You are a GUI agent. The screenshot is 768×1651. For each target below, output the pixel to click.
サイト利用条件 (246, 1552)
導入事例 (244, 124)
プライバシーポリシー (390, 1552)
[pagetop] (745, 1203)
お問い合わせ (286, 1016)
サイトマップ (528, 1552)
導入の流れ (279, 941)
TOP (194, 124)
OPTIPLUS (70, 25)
--
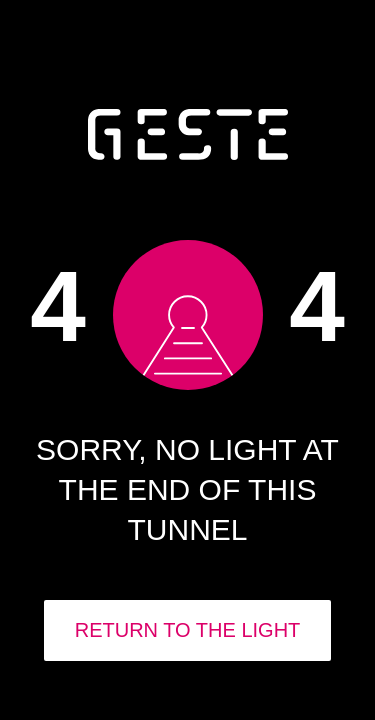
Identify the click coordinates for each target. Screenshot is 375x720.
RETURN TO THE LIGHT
==
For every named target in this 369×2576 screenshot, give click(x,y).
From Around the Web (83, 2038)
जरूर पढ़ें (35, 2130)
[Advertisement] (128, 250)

**WORK TO BE COMPLETED:** Every line in the data that holds "each" should be copied out.

**RESPONSE FOR THIS EXERCISE:**
You are a GUI agent. The screenshot is 768×1651. For each target below, output the pixel to click.
Identify the click coordinates for each target. Screenshot is 375x720.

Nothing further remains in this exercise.